Grab mengumumkan akuisisi terhadap iKaaz, sebuah perusahaan rintisan di bidang pembayaran asal Bengaluru, India, Rabu (17/1/2018) kemarin. Platform pemesanan kendaraan asal Malaysia itu terkesan dengan kecanggihan platform pembayaran mobile yang dimiliki oleh iKaaz.

Akuisi tersebut diharapkan dapat mempercepat pengembangan fitur dan integrasi mitra GrabPay, platform pembayaran mobile yang dimiliki Grab yang baru saja mengumumkan kehadirannya kembali setelah GrabPay bermitra dengan OVO.

Setelah menjadi platform pemesanan kendaraan nomor satu di Asia Tenggara, Grab terus mengembangkan GrabPay di seluruh pasar Asia Tenggara pada tahun 2018 dengan tujuan menjadi platform pembayaran universal di wilayah ini.

Tentang iKaaz

Diluncurkan pada tahun 2014, teknologi iKaaz dibangun untuk mengatasi kondisi Internet yang menantang di India dan memungkinkan proses pembayaran yang mudah dan cepat untuk ribuan pedagang.

iKazz, platform pembayaran dari India

iKaaz memiliki berbagai inovasi, seperti NFC, QR-code, pembayaran melalui suara, pembayaran tagihan, pembayaran transaksi daring, dan P2P.  Fleksibilitas dan skalabilitas ini membuat iKaaz cocok untuk lansekap pembayaran Asia Tenggara yang beragam dan memiliki populasi penduduk yang belum sepenuhnya memiliki akses layanan perbankan.

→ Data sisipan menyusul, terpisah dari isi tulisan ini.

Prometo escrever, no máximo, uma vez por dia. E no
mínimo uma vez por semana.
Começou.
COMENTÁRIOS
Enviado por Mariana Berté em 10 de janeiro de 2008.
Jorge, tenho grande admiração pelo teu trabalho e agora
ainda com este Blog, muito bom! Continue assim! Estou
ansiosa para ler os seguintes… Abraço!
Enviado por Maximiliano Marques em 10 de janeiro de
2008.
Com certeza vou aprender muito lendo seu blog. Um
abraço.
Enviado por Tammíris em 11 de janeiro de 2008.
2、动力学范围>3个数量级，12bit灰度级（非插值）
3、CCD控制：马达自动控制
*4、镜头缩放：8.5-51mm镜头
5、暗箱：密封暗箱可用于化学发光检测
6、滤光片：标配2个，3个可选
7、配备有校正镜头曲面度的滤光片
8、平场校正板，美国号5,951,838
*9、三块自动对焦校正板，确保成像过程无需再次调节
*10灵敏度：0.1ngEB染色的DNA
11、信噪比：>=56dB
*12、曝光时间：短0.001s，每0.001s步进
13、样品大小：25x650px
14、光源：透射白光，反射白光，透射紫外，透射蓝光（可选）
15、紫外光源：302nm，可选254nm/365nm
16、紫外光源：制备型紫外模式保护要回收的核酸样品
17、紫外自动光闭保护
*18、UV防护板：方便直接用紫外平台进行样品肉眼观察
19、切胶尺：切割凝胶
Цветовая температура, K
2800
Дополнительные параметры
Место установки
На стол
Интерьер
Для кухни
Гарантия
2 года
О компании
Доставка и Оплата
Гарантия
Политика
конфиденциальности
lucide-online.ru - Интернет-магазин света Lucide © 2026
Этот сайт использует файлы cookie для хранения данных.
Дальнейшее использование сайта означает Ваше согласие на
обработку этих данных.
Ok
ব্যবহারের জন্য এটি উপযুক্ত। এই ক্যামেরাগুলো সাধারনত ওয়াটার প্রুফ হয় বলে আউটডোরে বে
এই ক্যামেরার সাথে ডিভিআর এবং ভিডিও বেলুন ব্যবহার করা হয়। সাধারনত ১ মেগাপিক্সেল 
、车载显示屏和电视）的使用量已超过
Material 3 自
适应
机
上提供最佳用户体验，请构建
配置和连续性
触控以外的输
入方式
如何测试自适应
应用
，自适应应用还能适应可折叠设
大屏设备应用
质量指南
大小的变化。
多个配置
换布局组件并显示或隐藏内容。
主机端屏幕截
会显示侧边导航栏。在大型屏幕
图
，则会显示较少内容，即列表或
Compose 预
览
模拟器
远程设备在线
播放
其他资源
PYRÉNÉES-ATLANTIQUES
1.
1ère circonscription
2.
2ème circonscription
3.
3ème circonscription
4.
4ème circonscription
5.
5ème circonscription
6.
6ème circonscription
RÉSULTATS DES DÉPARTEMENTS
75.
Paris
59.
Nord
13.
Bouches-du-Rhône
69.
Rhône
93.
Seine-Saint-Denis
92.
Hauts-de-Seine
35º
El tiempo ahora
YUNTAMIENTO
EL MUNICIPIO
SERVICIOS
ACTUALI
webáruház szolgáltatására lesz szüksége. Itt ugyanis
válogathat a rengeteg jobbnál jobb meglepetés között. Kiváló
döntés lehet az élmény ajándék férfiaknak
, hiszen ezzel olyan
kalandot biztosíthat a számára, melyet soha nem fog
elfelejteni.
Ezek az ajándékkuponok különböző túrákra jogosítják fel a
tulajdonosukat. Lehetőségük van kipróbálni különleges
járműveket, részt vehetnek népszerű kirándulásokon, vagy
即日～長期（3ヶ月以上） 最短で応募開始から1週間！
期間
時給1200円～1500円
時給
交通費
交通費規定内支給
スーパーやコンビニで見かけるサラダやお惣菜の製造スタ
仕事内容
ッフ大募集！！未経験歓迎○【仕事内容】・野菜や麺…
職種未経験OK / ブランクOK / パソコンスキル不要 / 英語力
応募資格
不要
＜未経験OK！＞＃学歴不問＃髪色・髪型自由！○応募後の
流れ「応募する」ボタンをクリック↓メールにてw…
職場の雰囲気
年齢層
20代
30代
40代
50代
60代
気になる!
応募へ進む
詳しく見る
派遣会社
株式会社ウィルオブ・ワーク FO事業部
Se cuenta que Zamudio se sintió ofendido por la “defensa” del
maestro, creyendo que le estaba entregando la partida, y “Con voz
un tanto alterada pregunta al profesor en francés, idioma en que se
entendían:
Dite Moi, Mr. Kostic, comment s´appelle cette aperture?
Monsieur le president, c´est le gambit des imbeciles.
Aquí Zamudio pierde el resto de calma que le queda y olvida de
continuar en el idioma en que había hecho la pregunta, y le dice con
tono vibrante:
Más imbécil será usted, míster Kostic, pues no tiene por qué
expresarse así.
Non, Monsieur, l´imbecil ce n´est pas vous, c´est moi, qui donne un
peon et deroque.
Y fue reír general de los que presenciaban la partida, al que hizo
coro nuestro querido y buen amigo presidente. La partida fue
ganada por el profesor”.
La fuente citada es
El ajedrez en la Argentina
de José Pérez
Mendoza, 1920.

“Teknologi iKaaz telah melayani para pedagang dan mitra di berbagai tempat dan industri, mulai dari tempat parkir dan bandara, hingga toko ritel dan hotel. Fitur pembayaran offline yang mutakhir ini menawarkan fleksibilitas yang dibutuhkan untuk menyesuaikan dengan platform GrabPay kami ke setiap negara dan mitra di Asia Tenggara,” jelas Managing Director GrabPay Southeast Asia Jason Thompson.

Grab berharap dapat memanfaatkan keahlian tim kepemimpinan iKaaz dan secara bersama-sama membangun GrabPay agar dapat menjadi platform pembayaran universal Asia Tenggara, imbuh Jason.

Sehubungan dengan rampungnya proses akuisisi ini, tim iKaaz akan bergabung di pusat R&D Grab di Bengaluru, sehingga dapat berbagi pengetahuan dan pengalaman yang berharga. Tim kepemimpinan iKaaz membawa pengalaman yang luas dari perusahaan rintisan di bidang pembayaran yang ternama, seperti Nokia Money and Obopay.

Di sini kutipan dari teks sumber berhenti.